Alan Kitching and Monotype on the art of 20th century poster design
“My name’s Alan Kitching, I’m a letterpress typographer, designer, artist, and I’ve been working in this business for most of my life” says one of the world’s legendary typemakers in the intro of a short film filled with design inspiration.
The film is literally a behind-the-scenes look at Kitching’s studio and collection of physical type. In it Kitching creates a set of posters that pay tribute to the centenary of five hugely influential graphic designers.
Still inspired by the beauty of type, still amazed by the power of the printed word, Kitching’s long life dedication to type as art is evident in the prints he created for his collaboration with Monotype.
With one of the world’s leading typeface design companies by his side, the living legend of letterpress design and the man with the largest collection of alphabets in Europe -an assortment he accumulated over the years- sheds new light on the revolutionary work of five of the world’s top poster designers.
Tom Eckersley, Paul Rand, FHK Henrion, Josef Müller-Brockmann and Abram Games brought modernist design to the world of typography from the 1940s on and elevated this medium to high art before technology made their methods obsolete.
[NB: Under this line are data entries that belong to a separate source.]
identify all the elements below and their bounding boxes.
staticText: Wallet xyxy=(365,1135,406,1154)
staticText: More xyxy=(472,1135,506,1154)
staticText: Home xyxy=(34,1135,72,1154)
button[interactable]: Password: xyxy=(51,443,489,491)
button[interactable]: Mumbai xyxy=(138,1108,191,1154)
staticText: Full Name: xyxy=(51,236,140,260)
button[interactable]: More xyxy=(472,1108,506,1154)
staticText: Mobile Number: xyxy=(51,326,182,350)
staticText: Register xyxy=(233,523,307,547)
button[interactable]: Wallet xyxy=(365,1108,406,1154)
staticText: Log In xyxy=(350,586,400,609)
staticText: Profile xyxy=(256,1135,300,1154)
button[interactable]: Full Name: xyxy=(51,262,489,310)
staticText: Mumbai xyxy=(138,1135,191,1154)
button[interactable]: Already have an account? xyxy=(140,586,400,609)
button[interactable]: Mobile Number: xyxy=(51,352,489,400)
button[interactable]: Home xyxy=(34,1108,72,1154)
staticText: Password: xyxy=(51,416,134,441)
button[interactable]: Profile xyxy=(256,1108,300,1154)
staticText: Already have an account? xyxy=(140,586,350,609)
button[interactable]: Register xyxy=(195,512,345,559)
For all those masters in poster design, all born in 1914, color, text and shapes were their only weaponry to express their talent.
Kitching’s affinity for monograms is right there on the posters he created for a colorful tribute to each designer’s work the same way it was printed on their posters for society’s, then only way of communicating a message.
“There were no other means of getting your message out there then. It was just posters,” says Kitching of the pre digital era of design.
“There’s nothing between the message and the image. At a glance, you’ve got it. You didn’t need a lot of words. The image is the message” Kitching says.
“That’s what they were masters of: condensing down a problem to a single cool item with a bang.”